### Work instruction
Return the data below, unchanged.

[Opening Material shown section]

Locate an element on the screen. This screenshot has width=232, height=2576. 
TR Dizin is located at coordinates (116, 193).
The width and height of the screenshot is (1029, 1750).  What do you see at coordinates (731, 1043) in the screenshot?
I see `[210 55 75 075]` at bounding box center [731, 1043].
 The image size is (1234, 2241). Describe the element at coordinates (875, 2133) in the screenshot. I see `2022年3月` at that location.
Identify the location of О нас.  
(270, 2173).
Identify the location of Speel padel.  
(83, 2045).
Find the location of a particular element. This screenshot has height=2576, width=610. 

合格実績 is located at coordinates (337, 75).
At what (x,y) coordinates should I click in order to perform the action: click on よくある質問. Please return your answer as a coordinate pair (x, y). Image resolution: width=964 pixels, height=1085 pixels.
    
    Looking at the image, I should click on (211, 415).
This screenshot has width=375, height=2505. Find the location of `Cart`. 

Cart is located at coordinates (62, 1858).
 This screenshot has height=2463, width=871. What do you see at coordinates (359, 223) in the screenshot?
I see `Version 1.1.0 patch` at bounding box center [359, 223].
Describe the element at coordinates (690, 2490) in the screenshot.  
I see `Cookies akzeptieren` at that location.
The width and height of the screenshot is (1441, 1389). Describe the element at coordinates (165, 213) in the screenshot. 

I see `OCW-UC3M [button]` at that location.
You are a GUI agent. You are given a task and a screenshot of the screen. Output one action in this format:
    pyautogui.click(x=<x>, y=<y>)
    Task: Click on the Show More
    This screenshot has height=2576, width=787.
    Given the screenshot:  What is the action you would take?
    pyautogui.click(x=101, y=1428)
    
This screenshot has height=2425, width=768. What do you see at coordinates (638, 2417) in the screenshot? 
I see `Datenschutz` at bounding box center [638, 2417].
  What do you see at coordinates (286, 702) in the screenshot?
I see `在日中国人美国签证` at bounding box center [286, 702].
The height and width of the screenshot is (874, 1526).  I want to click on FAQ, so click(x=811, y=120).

[Closing Material shown section]

### Result for this task
Locate an element on the screen. This screenshot has width=232, height=2576. 
TR Dizin is located at coordinates (116, 193).
The width and height of the screenshot is (1029, 1750).  What do you see at coordinates (731, 1043) in the screenshot?
I see `[210 55 75 075]` at bounding box center [731, 1043].
 The image size is (1234, 2241). Describe the element at coordinates (875, 2133) in the screenshot. I see `2022年3月` at that location.
Identify the location of О нас.  
(270, 2173).
Identify the location of Speel padel.  
(83, 2045).
Find the location of a particular element. This screenshot has height=2576, width=610. 

合格実績 is located at coordinates (337, 75).
At what (x,y) coordinates should I click in order to perform the action: click on よくある質問. Please return your answer as a coordinate pair (x, y). Image resolution: width=964 pixels, height=1085 pixels.
    
    Looking at the image, I should click on (211, 415).
This screenshot has width=375, height=2505. Find the location of `Cart`. 

Cart is located at coordinates (62, 1858).
 This screenshot has height=2463, width=871. What do you see at coordinates (359, 223) in the screenshot?
I see `Version 1.1.0 patch` at bounding box center [359, 223].
Describe the element at coordinates (690, 2490) in the screenshot.  
I see `Cookies akzeptieren` at that location.
The width and height of the screenshot is (1441, 1389). Describe the element at coordinates (165, 213) in the screenshot. 

I see `OCW-UC3M [button]` at that location.
You are a GUI agent. You are given a task and a screenshot of the screen. Output one action in this format:
    pyautogui.click(x=<x>, y=<y>)
    Task: Click on the Show More
    This screenshot has height=2576, width=787.
    Given the screenshot:  What is the action you would take?
    pyautogui.click(x=101, y=1428)
    
This screenshot has height=2425, width=768. What do you see at coordinates (638, 2417) in the screenshot? 
I see `Datenschutz` at bounding box center [638, 2417].
  What do you see at coordinates (286, 702) in the screenshot?
I see `在日中国人美国签证` at bounding box center [286, 702].
The height and width of the screenshot is (874, 1526).  I want to click on FAQ, so click(x=811, y=120).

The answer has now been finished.